In fondo la donna rimane pura apparenza, una finzione al servizio dell’androcentrismo, del razzismo, dell’eterosessismo, della “normalità”, uno strumento normativo utile per imporre agli esseri umani di comportarsi in determinati modi, per avallare determinate pratiche e delegittimarne altre. L’idea che tutte le donne presentino similarità essenziali serve, per esempio, a legittimare il fatto che alle donne e agli uomini vengano assegnati ruoli culturali, professionali, sessuali e sociali distinti, che le donne debbano attenersi a canoni di genere cognitivamente diversi rispetto a quelli degli uomini, che i tratti fisici e psicologici delle donne debbano essere femminei, mentre quelli degli uomini mascolini.

L’essenzialismo ha senz’altro legittimato un certo convenzionalismo femminile, costringendo le donne al perbenismo, vietando loro la realizzazione completa delle loro potenzialità. Del resto, le donne rimangono oggetti. Ma esso ha soprattutto ratificato il dualismo uomo/donna, da cui sono aristotelicamente zampillati altri pericolosi dualismi: mascolino/femmineo, razionale/irrazionale, attivo/passivo, culturale/naturale, oggettivo/soggettivo, e così via.

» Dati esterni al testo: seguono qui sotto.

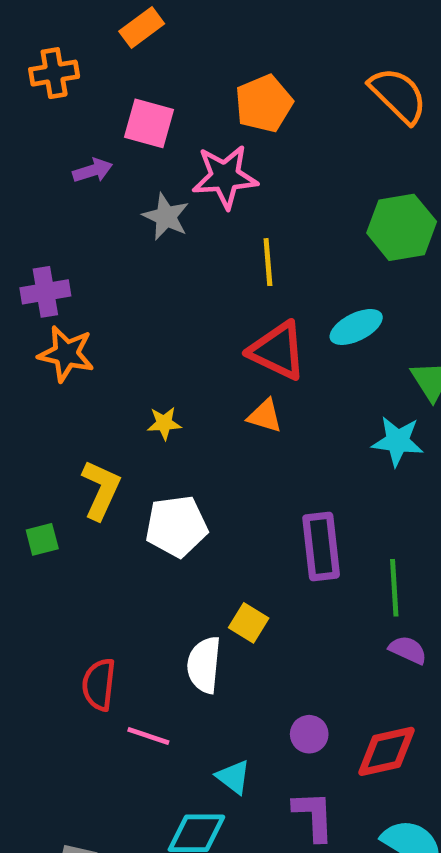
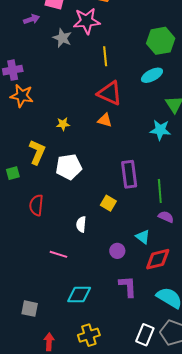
cyan ellipse: (356, 327) -> (152, 75), moved
yellow square: (249, 623) -> (108, 203), moved
white semicircle: (204, 665) -> (81, 224), size x0.7
red semicircle: (99, 684) -> (36, 205), moved
purple circle: (309, 734) -> (117, 251), moved
cyan triangle: (233, 777) -> (143, 237), moved

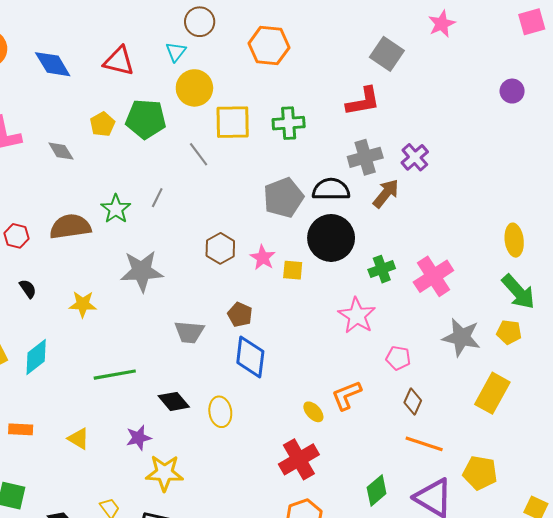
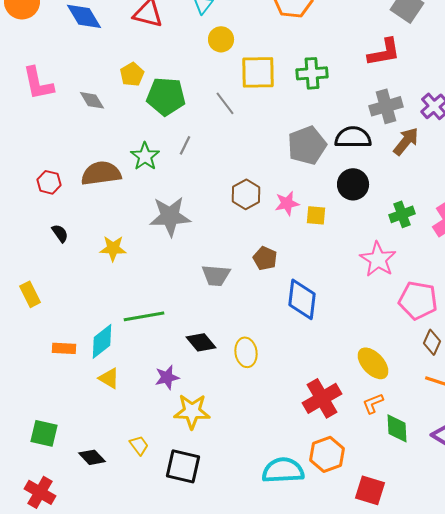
yellow circle: (194, 88) -> (221, 39), size x0.7
green pentagon: (146, 119) -> (166, 96), moved
black circle: (331, 238) -> (353, 184), size x0.7
pink star: (263, 258) -> (287, 203), turned 30
cyan diamond: (36, 357) -> (102, 341), moved
blue diamond: (250, 357) -> (302, 299), moved
pink pentagon: (398, 358) -> (418, 300), size x1.6
orange L-shape: (347, 395) -> (373, 403), moved, size x0.7
yellow ellipse: (313, 412) -> (373, 363), moved, size x1.6
orange rectangle: (21, 429) -> (64, 348), moved
green diamond: (377, 490) -> (397, 428), turned -52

Torno ancora, in conclusione, a MacKinnon sulle donne oggetto, una conclusione dura, eppure realistica, che tratta di pornografia:

«We define pornography as the graphic sexually explicit subordination of women through pictures and words that also includes (i) women are presented dehumanized as sexual objects, things, or commodities; or (ii) women are presented as sexual objects who enjoy humiliation or pain; or (iii) women are presented as sexual objects experiencing sexual pleasure in rape, incest or other sexual assault; or (iv) women are presented as sexual objects tied up, cut up or mutilated or bruised or physically hurt; or (v) women are presented in postures or positions of sexual submission, servility, or display; or (vi) women’s body parts—including but not limited to vaginas, breasts, or buttocks—are exhibited such that women are reduced to those parts; or (vii) women are presented being penetrated by objects or animals; or (viii) women are presented in scenarios of degradation, humiliation, injury, torture, shown as filthy or inferior, bleeding, bruised, or hurt in a context that makes these conditions sexual». (Non traduco, poiché questo inglese possiede una forza che in italiano si smarrirebbe.)

Alle donne la scelta, in quei luoghi, societari e civili, in cui la ragione è concessa.